Canadian cannabis producers are stepping up pressure on the Ford government to speed up the distribution of retail licences in Ontario as poor sales continue to dog the industry.
“Our ability to continue to invest and sustain the jobs that we have created is being severely challenged by the province’s current retail cannabis policy framework,” states a letter to the premier from the Cannabis Council of Canada. The letter is signed by the CEOs of eight producers.
“Premier Ford, Ontarians and their families employed in the cannabis sector need your support to create retail points of sale for the products they make.”
Ontario is home to nearly half of Canada’s 243 licensed cannabis producers, and the lack of retail outlets has already been flagged as one of the most serious challenges facing the burgeoning industry.
Canadian producers are poised this week to release their third-quarters sales figures, and they’re expected to be poor as the companies continue to struggle to push product out the door.
There are currently just 24 legal retail outlets open in Ontario, with a 25th set to open soon. Another 42 licences have now been issued, plus 26 granted exclusively to Indigenous communities. By comparison, Alberta, with less than one-third of Ontario’s population, has already issued 324 retail licences, 72 of them to Calgary operators alone.
How much longer will the illicit trade continue to thrive because we can’t get our act together in Ontario to figure out how to sell cannabis?- MPP Randy Hillier
Among the signatories to the Ford letter is the CEO for Hexo Corporation, which hemorrhaged 200 jobs in October, or a quarter of its workforce, and suspended operations at its Niagara plant.
Another signatory, Cronos Group Inc., reported this week it failed to reach revenue estimates for the quarter.
Smiths Falls, Ont., producer Canopy Growth, whose CEO also signed the letter, is expected to release its latest sales figures Thursday. In an email to CBC, Canopy vice-president Jordon Sinclair called the sluggish retail rollout in Ontario “the number one headwind facing the industry today.”
Lanark–Frontenac–Kingston MPP Randy Hillier, whose riding includes Smiths Falls, called the situation “ridiculous.”
“How much longer will the illicit trade continue to thrive because we can’t get our act together in Ontario to figure out how to sell cannabis,” said Hillier, who now sits as an independent.
The province limited store licenses over concern there wouldn’t be enough supply, creating a lottery system for prospective retailers. The first two dozen stores opened in the spring, but a second round of openings has become bogged down in court challenges.
In a statement to CBC, Jenessa Crognali, a spokesperson for the Attorney General of Ontario, placed the blame on the federal government’s “rush to legalize cannabis without bothering to ensure there was enough legal supply.”
Province pulling plug on lottery
Now it’s the industry that has a supply problem — a serious oversupply.
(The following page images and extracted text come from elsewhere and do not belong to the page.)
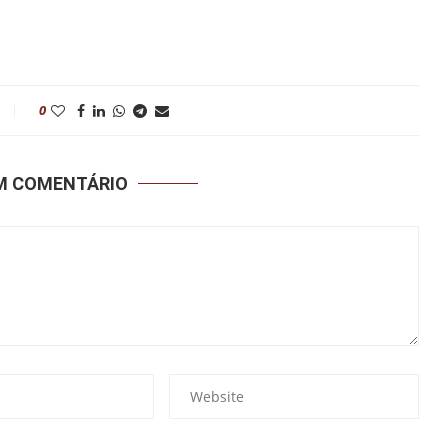
0
UM COMENTÁRIO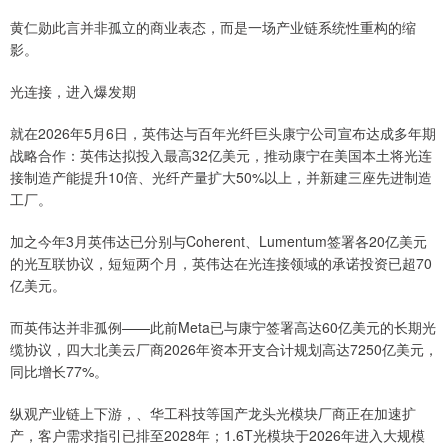
黄仁勋此言并非孤立的商业表态，而是一场产业链系统性重构的缩
影。
光连接，进入爆发期
就在2026年5月6日，英伟达与百年光纤巨头康宁公司宣布达成多年期
战略合作：英伟达拟投入最高32亿美元，推动康宁在美国本土将光连
接制造产能提升10倍、光纤产量扩大50%以上，并新建三座先进制造
工厂。
加之今年3月英伟达已分别与Coherent、Lumentum签署各20亿美元
的光互联协议，短短两个月，英伟达在光连接领域的承诺投资已超70
亿美元。
而英伟达并非孤例——此前Meta已与康宁签署高达60亿美元的长期光
缆协议，四大北美云厂商2026年资本开支合计规划高达7250亿美元，
同比增长77%。
纵观产业链上下游，、华工科技等国产龙头光模块厂商正在加速扩
产，客户需求指引已排至2028年；1.6T光模块于2026年进入大规模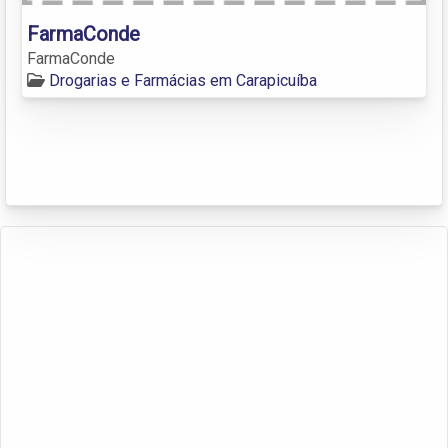
FarmaConde
FarmaConde
Drogarias e Farmácias em Carapicuíba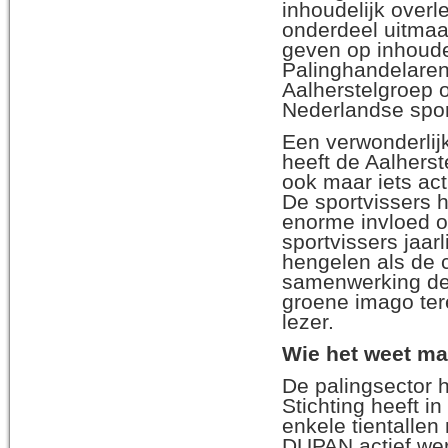
inhoudelijk overl
onderdeel uitmaa
geven op inhoude
Palinghandelaren
Aalherstelgroep 
Nederlandse spor
Een verwonderli
heeft de Aalhers
ook maar iets ac
De sportvissers 
enorme invloed o
sportvissers jaar
hengelen als de 
samenwerking de 
groene imago tere
lezer.
Wie het weet ma
De palingsector 
Stichting heeft 
enkele tientalle
DUPAN actief wer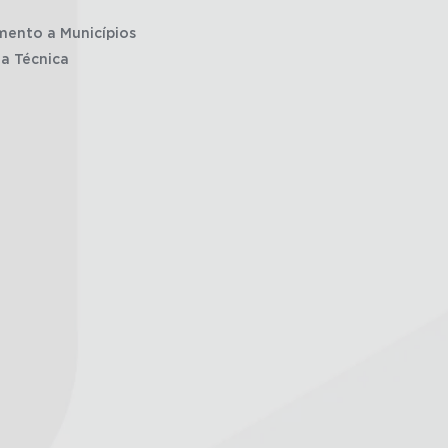
mento a Municípios
ia Técnica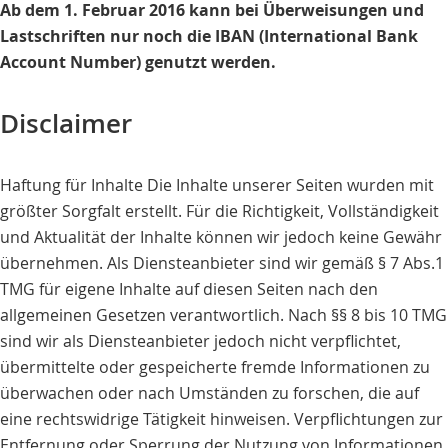
Ab dem 1. Februar 2016 kann bei Überweisungen und
Lastschriften nur noch die IBAN (International Bank
Account Number) genutzt werden.
Disclaimer
Haftung für Inhalte Die Inhalte unserer Seiten wurden mit
größter Sorgfalt erstellt. Für die Richtigkeit, Vollständigkeit
und Aktualität der Inhalte können wir jedoch keine Gewähr
übernehmen. Als Diensteanbieter sind wir gemäß § 7 Abs.1
TMG für eigene Inhalte auf diesen Seiten nach den
allgemeinen Gesetzen verantwortlich. Nach §§ 8 bis 10 TMG
sind wir als Diensteanbieter jedoch nicht verpflichtet,
übermittelte oder gespeicherte fremde Informationen zu
überwachen oder nach Umständen zu forschen, die auf
eine rechtswidrige Tätigkeit hinweisen. Verpflichtungen zur
Entfernung oder Sperrung der Nutzung von Informationen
In response, the province is abandoning its lottery system.
“Our government is working with the [Alcohol and Gaming Commission of Ontario] and Ontario Cannabis Store to return to our original plan to allocate retail store licences based on market demand,” Crognali wrote. The revamped retail system will be modelled after Alberta’s.
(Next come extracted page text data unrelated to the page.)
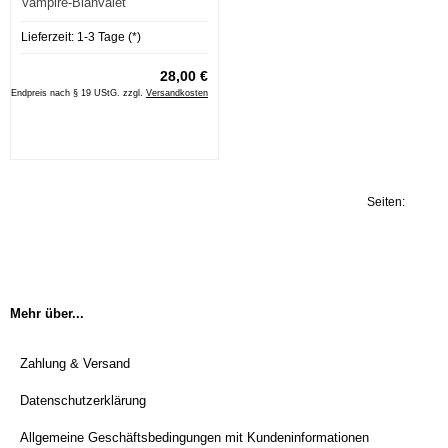
Vampire-Blanvalet
Lieferzeit:
1-3 Tage (*)
28,00 €
Endpreis nach § 19 UStG. zzgl.
Versandkosten
Seiten:
1
Mehr über...
Zahlung & Versand
Datenschutzerklärung
Allgemeine Geschäftsbedingungen mit Kundeninformationen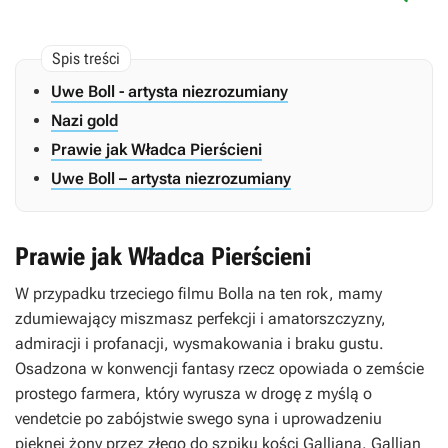
Uwe Boll - artysta niezrozumiany
Nazi gold
Prawie jak Władca Pierścieni
Uwe Boll – artysta niezrozumiany
Prawie jak Władca Pierścieni
W przypadku trzeciego filmu Bolla na ten rok, mamy
zdumiewający miszmasz perfekcji i amatorszczyzny,
admiracji i profanacji, wysmakowania i braku gustu.
Osadzona w konwencji fantasy rzecz opowiada o zemście
prostego farmera, który wyrusza w drogę z myślą o
vendetcie po zabójstwie swego syna i uprowadzeniu
pięknej żony przez złego do szpiku kości Galliana. Gallian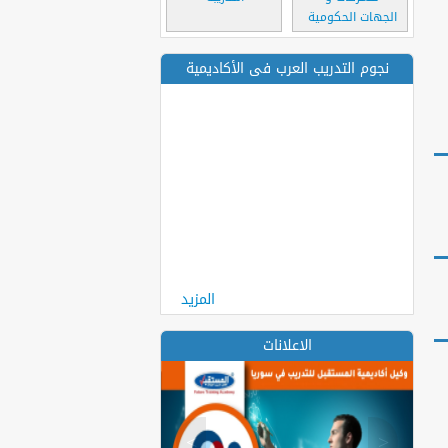
الجهات الحكومية
نجوم التدريب العرب فى الأكاديمية
المزيد
الاعلانات
>
<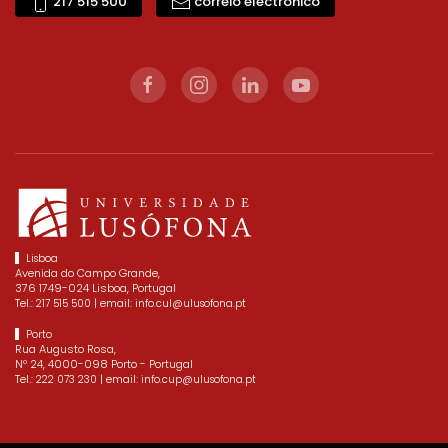
217 515 500
correio electrónico
Lisboa
Avenida do Campo Grande,
376 1749-024 Lisboa, Portugal
Tel.:
| email:
217 515 500
info.cul@ulusofona.pt
Porto
Rua Augusto Rosa,
Nº 24, 4000-098 Porto - Portugal
Tel.:
| email:
222 073 230
info.cup@ulusofona.pt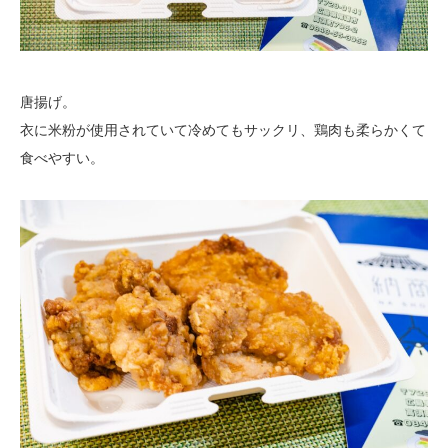
唐揚げ。
衣に米粉が使用されていて冷めてもサックリ、鶏肉も柔らかくて
食べやすい。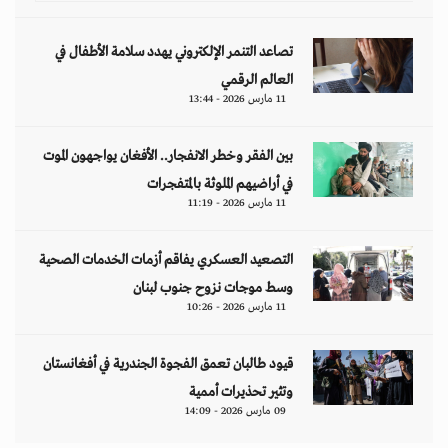
تصاعد التنمر الإلكتروني يهدد سلامة الأطفال في
العالم الرقمي
11 مارس 2026 - 13:44
بين الفقر وخطر الانفجار.. الأفغان يواجهون الموت
في أراضيهم الملوثة بالمتفجرات
11 مارس 2026 - 11:19
التصعيد العسكري يفاقم أزمات الخدمات الصحية
وسط موجات نزوح جنوب لبنان
11 مارس 2026 - 10:26
قيود طالبان تعمق الفجوة الجندرية في أفغانستان
وتثير تحذيرات أممية
09 مارس 2026 - 14:09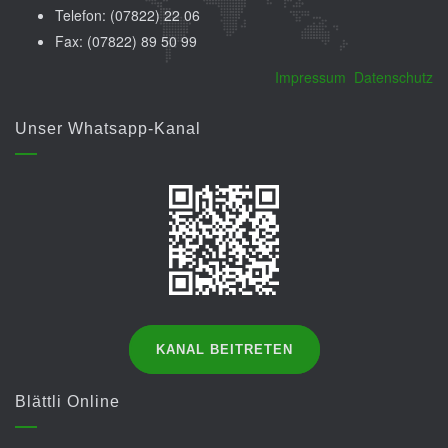
Telefon: (07822) 22 06
Fax: (07822) 89 50 99
Impressum
Datenschutz
Unser Whatsapp-Kanal
KANAL BEITRETEN
Blättli Online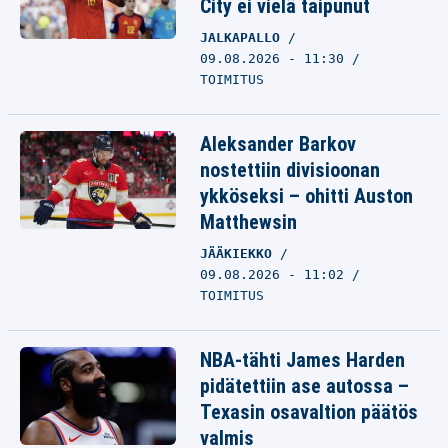
City ei vielä taipunut
JALKAPALLO
09.08.2026 - 11:30
TOIMITUS
Aleksander Barkov
nostettiin divisioonan
ykköseksi – ohitti Auston
Matthewsin
JÄÄKIEKKO
09.08.2026 - 11:02
TOIMITUS
NBA-tähti James Harden
pidätettiin ase autossa –
Texasin osavaltion päätös
valmis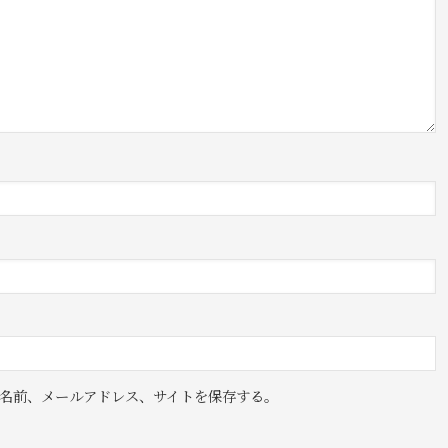
名前、メールアドレス、サイトを保存する。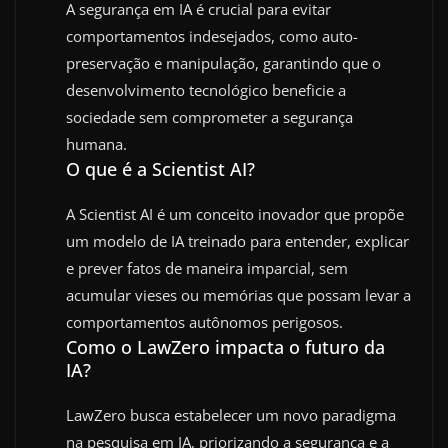
A segurança em IA é crucial para evitar
comportamentos indesejados, como auto-
preservação e manipulação, garantindo que o
desenvolvimento tecnológico beneficie a
sociedade sem comprometer a segurança
humana.
O que é a Scientist AI?
A Scientist AI é um conceito inovador que propõe
um modelo de IA treinado para entender, explicar
e prever fatos de maneira imparcial, sem
acumular vieses ou memórias que possam levar a
comportamentos autônomos perigosos.
Como o LawZero impacta o futuro da
IA?
LawZero busca estabelecer um novo paradigma
na pesquisa em IA, priorizando a segurança e a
However the current cap on the number of retail stores doesn’t expire until July 2020, according to the province, so it will be months before any changes takes effect.
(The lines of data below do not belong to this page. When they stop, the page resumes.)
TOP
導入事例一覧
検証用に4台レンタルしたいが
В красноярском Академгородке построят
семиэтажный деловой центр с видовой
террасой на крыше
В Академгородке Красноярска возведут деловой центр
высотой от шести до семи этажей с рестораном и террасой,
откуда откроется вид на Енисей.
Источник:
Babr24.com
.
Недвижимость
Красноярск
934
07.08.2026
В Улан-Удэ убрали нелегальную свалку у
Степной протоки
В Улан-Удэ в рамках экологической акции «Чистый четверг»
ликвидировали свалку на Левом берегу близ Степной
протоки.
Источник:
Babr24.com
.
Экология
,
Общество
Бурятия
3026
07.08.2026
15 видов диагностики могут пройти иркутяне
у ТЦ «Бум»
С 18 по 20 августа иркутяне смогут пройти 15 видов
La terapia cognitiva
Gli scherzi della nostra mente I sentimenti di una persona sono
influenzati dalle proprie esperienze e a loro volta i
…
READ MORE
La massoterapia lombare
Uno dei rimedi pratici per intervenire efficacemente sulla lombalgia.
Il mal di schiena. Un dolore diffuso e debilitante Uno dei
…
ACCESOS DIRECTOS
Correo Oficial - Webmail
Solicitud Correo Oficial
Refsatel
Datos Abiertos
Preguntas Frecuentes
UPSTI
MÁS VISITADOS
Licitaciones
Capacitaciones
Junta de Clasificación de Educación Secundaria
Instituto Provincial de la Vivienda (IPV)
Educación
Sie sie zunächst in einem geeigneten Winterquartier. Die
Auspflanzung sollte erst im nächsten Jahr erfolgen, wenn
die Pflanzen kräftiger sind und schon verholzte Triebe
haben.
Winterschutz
Meanwhile, Alberta continues to hand out five to 10 retail licences every week, according to cannabis analyst Craig Wiggins, managing director of The Cannalysts Inc.
“Alberta is eating our lunch,” Wiggins said. He’s concerned the whole industry could face massive job losses and plummeting stock prices if producers can’t get their product to market.
Hexo ‘the canary in the coalmine’
Already, stocks have dropped nearly 60 per cent since March, and Wiggins calls the job cuts at Hexo “the canary in the coalmine.”
Wiggins estimates Ontario revenue from pots sales could have reached $510 million by the end of August — instead of $185 million — if it could capture the same per capita sales as Alberta.
That would have generated an additional $51 million in excise and sales taxes for government, he said.
“That’s what’s frustrating about this,” Wiggins said. “Here we are trying to balance budgets, but there’s money to be made if we got out of the way and allowed the stores to open.”